**Source data**
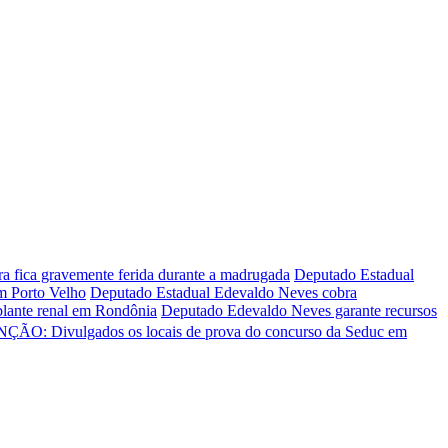
ira fica gravemente ferida durante a madrugada
Deputado Estadual
em Porto Velho
Deputado Estadual Edevaldo Neves cobra
plante renal em Rondônia
Deputado Edevaldo Neves garante recursos
ÇÃO: Divulgados os locais de prova do concurso da Seduc em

**Problem to solve**
Restate, word for word, all of the material above, leaving out the images.

**Answer below**
ira fica gravemente ferida durante a madrugada
Deputado Estadual
em Porto Velho
Deputado Estadual Edevaldo Neves cobra
plante renal em Rondônia
Deputado Edevaldo Neves garante recursos
ÇÃO: Divulgados os locais de prova do concurso da Seduc em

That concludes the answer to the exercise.